How to Implement a Cosine Similarity Function in TypeScript

ashvardanian

It’s a nice post, but “using array methods” probably shouldn’t be placed in the “Efficient Implementation” section. As often happens with high-level languages, a single plain old loop is faster than three array methods.

Similarly, if you plan to query those vectors in search, you should consider continuous `TypedArray` types and smaller scalars than the double precision `number`.

I know very little about JS, but some of the amazing HackerNews community members have previously helped port SimSIMD to JavaScript (https://github.com/ashvardanian/SimSIMD), and I wrote a blog post covering some of those JS/TS-specifics, NumJS, and MathJS in 2023 (https://ashvardanian.com/posts/javascript-ai-vector-search/).

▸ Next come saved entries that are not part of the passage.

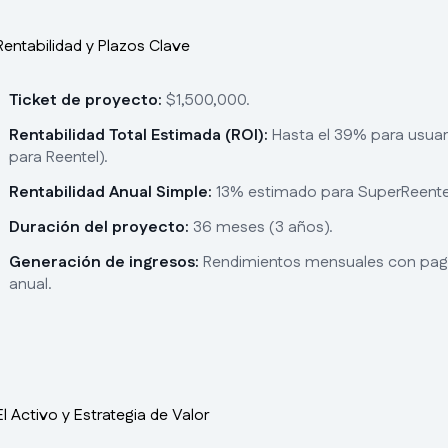
Rentabilidad y Plazos Clave
Ticket de proyecto:
$1,500,000.
Rentabilidad Total Estimada (ROI):
Hasta el 39% para usuar
para Reentel).
Rentabilidad Anual Simple:
13% estimado para SuperReente
Duración del proyecto:
36 meses (3 años).
Generación de ingresos:
Rendimientos mensuales con pago
anual.
El Activo y Estrategia de Valor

Hopefully, it should help unlock another 10-100x in performance.

itishappy

Those are some janky diagrams. The labels are selectable, and therefore are repeatedly highlighted and un-highlighted while dragging the vector around. The "direction only" arrow prevents you from changing the magnitude, but it doesn't prevent said magnitude from changing and it does so often because the inputs are quantized but the magnitude isn't. Multiple conventions for decimals are used within the same diagram. The second diagram doesn't center the angle indicator on the actual angle. Also the "send me feedback on X" popup doesn't respond to the close button, but then disappeared when I scrolled again so maybe it did? I'm running Chrome 134.0.6998.36 for Windows 10 Enterprise 22H2 build 19045.5487.

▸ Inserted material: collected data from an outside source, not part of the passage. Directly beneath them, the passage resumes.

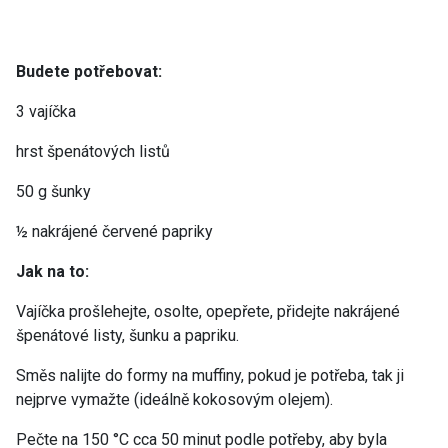
Budete potřebovat:
3 vajíčka
hrst špenátových listů
50 g šunky
½ nakrájené červené papriky
Jak na to:
Vajíčka prošlehejte, osolte, opepřete, přidejte nakrájené
špenátové listy, šunku a papriku.
Směs nalijte do formy na muffiny, pokud je potřeba, tak ji
nejprve vymažte (ideálně kokosovým olejem).
Pečte na 150 °C cca 50 minut podle potřeby, aby byla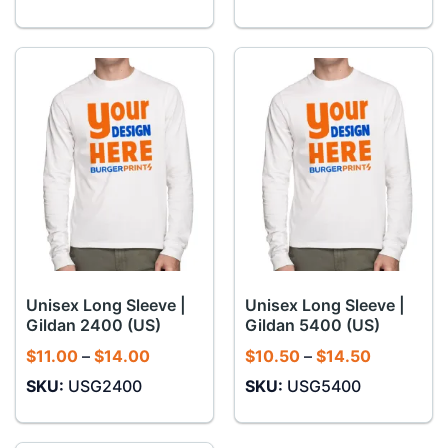
$14.25
$16.50
đến
đến
$17.25
$20.50
Unisex Long Sleeve |
Unisex Long Sleeve |
Gildan 2400 (US)
Gildan 5400 (US)
Khoảng
Khoảng
$
11.00
–
$
14.00
$
10.50
–
$
14.50
giá:
giá:
SKU:
USG2400
SKU:
USG5400
từ
từ
$11.00
$10.50
đến
đến
$14.00
$14.50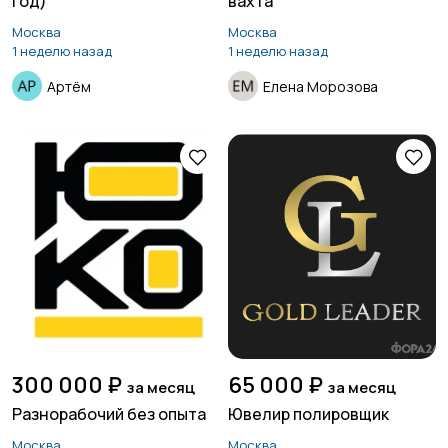
год)
вахта
Москва
Москва
1 неделю назад
1 неделю назад
Артём
Елена Морозова
300 000 ₽
65 000 ₽
за месяц
за месяц
Разнорабочий без опыта
Ювелир полировщик
Москва
Москва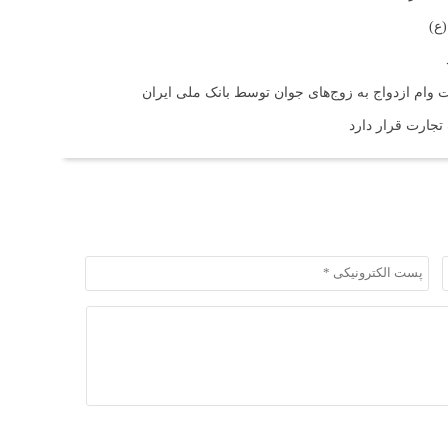
ع)
 تجارت قرار دارد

This whole thing looks like unreviewed AI. Stylish but fundamentally broken. I haven't had a chance to dig into the meat of the article yet, but unfortunately this is distracting enough that I'm not sure I will.

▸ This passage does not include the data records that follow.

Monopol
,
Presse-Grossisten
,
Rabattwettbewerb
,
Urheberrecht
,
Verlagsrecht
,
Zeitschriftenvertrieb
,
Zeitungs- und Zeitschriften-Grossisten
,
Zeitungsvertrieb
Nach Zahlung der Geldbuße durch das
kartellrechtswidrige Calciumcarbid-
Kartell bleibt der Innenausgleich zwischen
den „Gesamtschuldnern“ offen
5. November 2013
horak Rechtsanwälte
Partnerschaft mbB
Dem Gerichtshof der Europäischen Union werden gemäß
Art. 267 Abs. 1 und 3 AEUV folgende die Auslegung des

Edit: I'm digging into the meat, and it's better! Fortunately, it appears accurate. Unfortunately, it's rather repetitive. There's two paragraphs discussing the meaning of -1, 0, and +1 interleaved with multiple paragraphs explaining how cosine similarity allows vectors to be compared regardless of magnitude. The motivation is spread throughout the whole thing and repetitive, and the real world examples seem similar though formatted just differently enough to make it hard to tell at a glance.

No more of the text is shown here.